*** Data

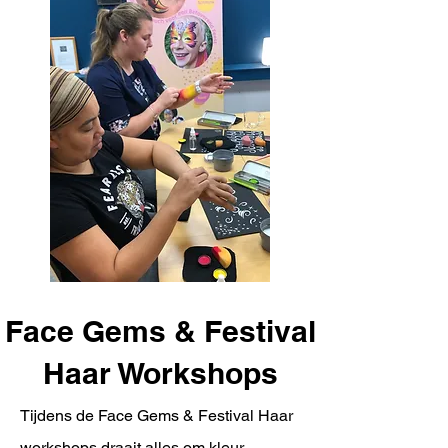
Face Gems & Festival
Haar Workshops
Tijdens de Face Gems & Festival Haar
workshops draait alles om kleur,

******

**Exercise goal:**
No image belongs in the copy. Transcribe the full listing verbatim.

**Response area:**
Face Gems & Festival
Haar Workshops
Tijdens de Face Gems & Festival Haar
workshops draait alles om kleur,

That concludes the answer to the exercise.